L'architecture initialement en place au SCHAPI ne permettait pas de travailler sur un aussi gros volume de données en gardant des performances web correctes. En outre, il saturait également les liens réseaux inter-serveurs à cause du format extrêmement verbeux de leur protocole d'échange. Il nous a donc fallu trouver une solution d'architecture qui réplique et synchronise une partie des données, réalise des pré-calculs, et les serve de manière optimisée via une API adaptée.

Avec cette version, l'hydroportail est accompagné d'un composant d'API qui est un service web à part entière avec ses responsabilités propres. Ce composant a été développé en Symfony, avec un moteur de traitement basé sur Messenger faisant un usage avancé de PostgreSQL.

Par ailleurs, les utilisateurs peuvent faire leurs propres analyses statistiques en mode web, avec des formulaires à plusieurs étapes assez complexes. Nous avons choisi de sortir des pages traditionnellement rendues en mode serveur pour inclure une mini application Javascript, type SPA, afin de rendre cette section plus réactive.

Expertise

En plus des apports en terme d'architecture, d'intégration de système externe (module R de l'INRAE), et de requêtes PostgreSQL optimisées, nous avons pu apporter notre expertise sur la représentation des données via cartographie web.
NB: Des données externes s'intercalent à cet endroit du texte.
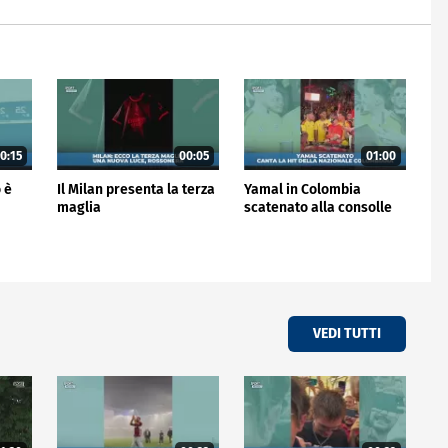
0:15
00:05
01:00
 è
Il Milan presenta la terza
Yamal in Colombia
maglia
scatenato alla consolle
VEDI TUTTI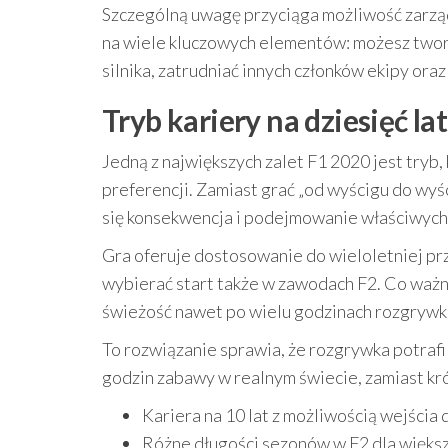
Szczególną uwagę przyciąga możliwość zarząd
na wiele kluczowych elementów: możesz two
silnika, zatrudniać innych członków ekipy or
Tryb kariery na dziesięć la
Jedną z największych zalet F1 2020 jest try
preferencji. Zamiast grać „od wyścigu do wyśc
się konsekwencja i podejmowanie właściwych
Gra oferuje dostosowanie do wieloletniej pr
wybierać start także w zawodach F2. Co waż
świeżość nawet po wielu godzinach rozgrywki
To rozwiązanie sprawia, że rozgrywka potrafi 
godzin zabawy w realnym świecie, zamiast kró
Kariera na 10 lat z możliwością wejścia
Różne długości sezonów w F2 dla więks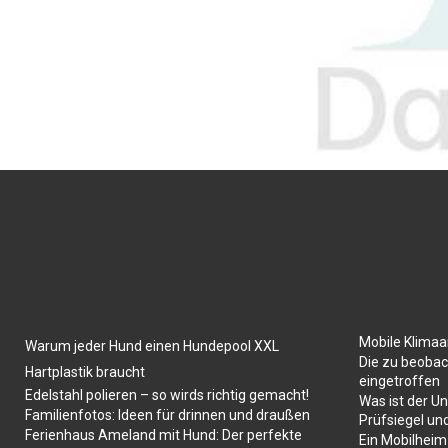
Mobile Klima
Warum jeder Hund einen Hundepool XXL
Die zu beobac
Hartplastik braucht
eingetroffen
Edelstahl polieren – so wirds richtig gemacht!
Was ist der U
Familienfotos: Ideen für drinnen und draußen
Prüfsiegel un
Ferienhaus Ameland mit Hund: Der perfekte
Ein Mobilheim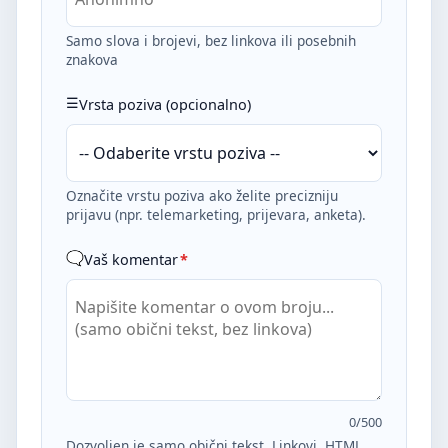
Samo slova i brojevi, bez linkova ili posebnih
znakova
Vrsta poziva (opcionalno)
Označite vrstu poziva ako želite precizniju
prijavu (npr. telemarketing, prijevara, anketa).
Vaš komentar
*
0
/500
Dozvoljen je samo obični tekst. Linkovi, HTML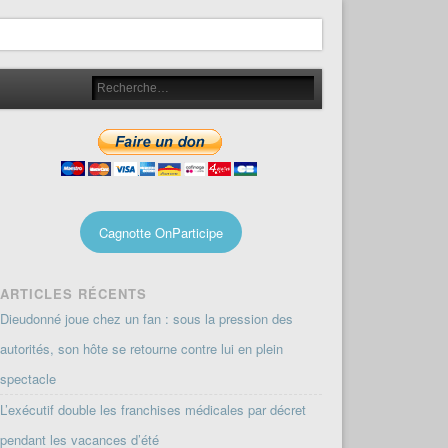
Cagnotte OnParticipe
ARTICLES RÉCENTS
Dieudonné joue chez un fan : sous la pression des
autorités, son hôte se retourne contre lui en plein
spectacle
L’exécutif double les franchises médicales par décret
pendant les vacances d’été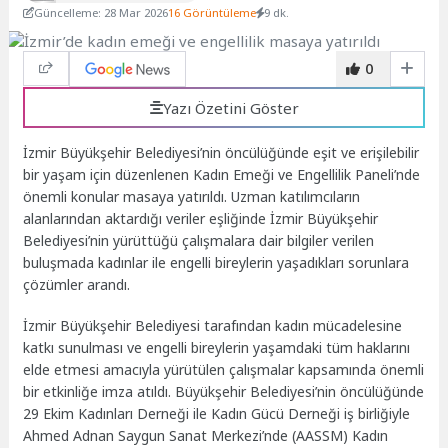
Güncelleme: 28 Mar 2026
16 Görüntüleme
9 dk.
0
Yazı Özetini Göster
İzmir Büyükşehir Belediyesi’nin öncülüğünde eşit ve erişilebilir
bir yaşam için düzenlenen Kadın Emeği ve Engellilik Paneli’nde
önemli konular masaya yatırıldı. Uzman katılımcıların
alanlarından aktardığı veriler eşliğinde İzmir Büyükşehir
Belediyesi’nin yürüttüğü çalışmalara dair bilgiler verilen
buluşmada kadınlar ile engelli bireylerin yaşadıkları sorunlara
çözümler arandı.
İzmir Büyükşehir Belediyesi tarafından kadın mücadelesine
katkı sunulması ve engelli bireylerin yaşamdaki tüm haklarını
elde etmesi amacıyla yürütülen çalışmalar kapsamında önemli
bir etkinliğe imza atıldı. Büyükşehir Belediyesi’nin öncülüğünde
29 Ekim Kadınları Derneği ile Kadın Gücü Derneği iş birliğiyle
Ahmed Adnan Saygun Sanat Merkezi’nde (AASSM) Kadın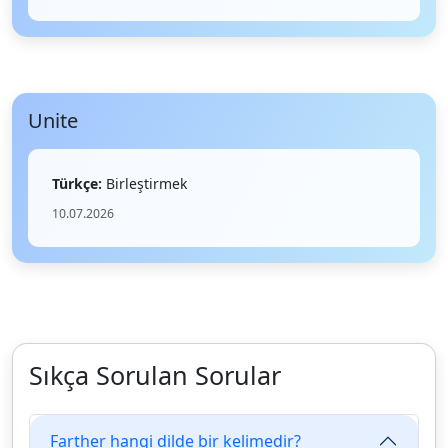
Unite
Türkçe:
Birleştirmek
10.07.2026
Sıkça Sorulan Sorular
Farther hangi dilde bir kelimedir?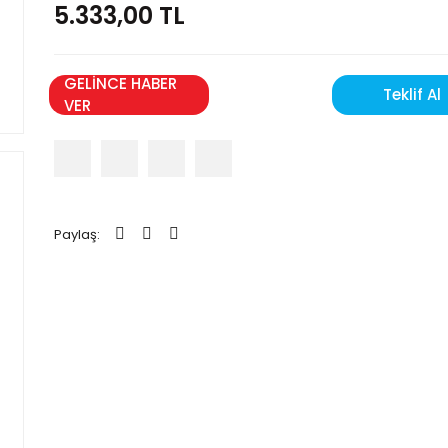
5.333,00 TL
GELİNCE HABER
Teklif Al
VER
Paylaş:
Il nous fallait un mode de représentation des données qui permette de voir de grandes tendances au niveau de la France (par exemple pour voir une zone en stress hydrique) et concilier un mode d'affichage plus détaillé lors du zoom. Ceci est nécessaire pour présenter plus d'informations et mieux mettre en évidence des entités qui ont un grand bassin versant, ou qui ont des chroniques de temps plus longues (et donc logiquement des statistiques plus fiables puisque réalisées sur un plus grand nombre de saisons).

Nous avons pour cela développé notre propre type de marqueurs SVG qui est utilisé aux niveaux de zoom les plus proches. Nous conservons de simples points pour les vues plus lointaines et simplifiées.